2. Lexical Analysis

2.1. Groups

Lexical analysis is (at least in part) the process of converting a body of text into tokens. It is also the process of identifying the class of each token. The Syntax library refers to these classes as groups.

Each syntax module may define its own groups. The Ruby module, for instance, defines 18 different groups:

  1. normal: whitespace and the like. Basically, any text not grouped in any of the other groups.
  2. comment: the delimiters and contents of a comment
  3. keyword: any recognized keyword of the Ruby language
  4. method: the name of a method when it is being declared
  5. class: the name of a class when it is being declared
  6. module: the name of a module when it is being declared
  7. punct: any punctuation character
  8. symbol: a Ruby symbol token
  9. string: the contents (but not delimiters) of a string
  10. char: a character literal (?g)
  11. ident: an identifier, not otherwise recognized as a keyword
  12. constant: a constant (beginning with an uppercase letter)
  13. regex: the contents (but not delimiters) of a regular expression
  14. number: a numeric literal
  15. attribute: an instance variable
  16. global: a global variable
  17. expr: a nested (interpolated) expression within a string or regex
  18. escape: an escape squence within a string or regex

The only group common to all modules is normal. (When converting text to HTML, the name of the class used in a span will be the name of the corresponding group—this makes it straightforward to determine what CSS classes need to be defined.)

2.2. Instructions

In addition to groups, each token has an associated instruction. For most tokens, this instruction is the symbol :none, meaning “do nothing special”. However, there are two other instructions defined by the framework:

  • :region_open: begin a “region”. This region is a sequence of tokens that are all nested inside the group of the current token. This is useful for strings and regular expressions, which may contain other kinds of tokens (like expr and escape, in Ruby’s case).
  • :region_close: close the current region.

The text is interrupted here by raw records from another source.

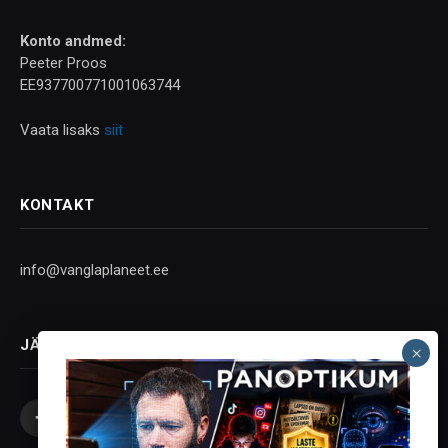
Konto andmed:
Peeter Proos
EE937700771001063744
Vaata lisaks
siit
KONTAKT
info@vanglaplaneet.ee
JÄLGI SOTSIAALMEEDIAS
Facebook
X
Instagram
YouTube
Telegram
(Twitter)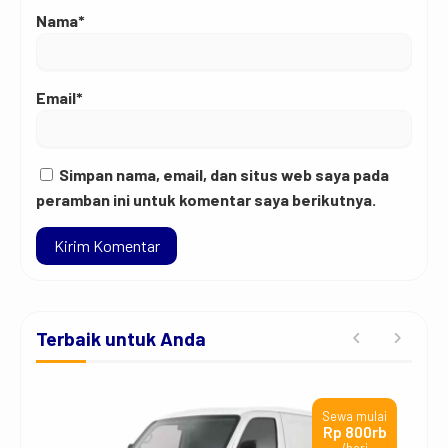
Nama*
Email*
Simpan nama, email, dan situs web saya pada
peramban ini untuk komentar saya berikutnya.
Terbaik untuk Anda
ai
Sewa mulai
jt
Rp 800rb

The HTML convertors uses these instructions to know whether to emit just an opened span tag, or a closed one, or whether to emit both. Other convertors may use these instructions in similar ways.

2.3. Analyzing

Lexical analysis is performed by obtaining a tokenizer of the appropriate class and calling tokenize on it, passing the text to be tokenized. Each token is yielded to the associated block as it is discovered.

Tokenizing a Ruby script [ruby]
1
2
3
4
5
6
7
8
require 'syntax'

tokenizer = Syntax.load "ruby"
tokenizer.tokenize( File.read( "program.rb" ) ) do |token|
  puts token
  puts "  group: #{token.group}"
  puts "  instruction: #{token.instruction}"
end

If you need finer control over the process, you can use the lower-level API:

Tokenizing a Ruby script via step [ruby]
1
2
3
4
5
6
7
8
9
10
11
12
13
require 'syntax'

tokenizer = Syntax.load "ruby"
tokenizer.start( File.read( "program.rb" ) ) do |token|
  puts token
  puts "  group: #{token.group}"
  puts "  instruction: #{token.instruction}"
end

tokenizer.step
tokenizer.step
...
tokenizer.finish

In this case, each time #step is invoked, it results in tokens being consumed and yielded to the block. However, a single step may result in multiple tokens being detected and yielded—there is no way to guarantee a single token at a time, unless the corresponding syntax module was written to work that way. For efficiency, the existing modules will yield multiple tokens when processing (for instance) strings, regular expressions, and heredocs.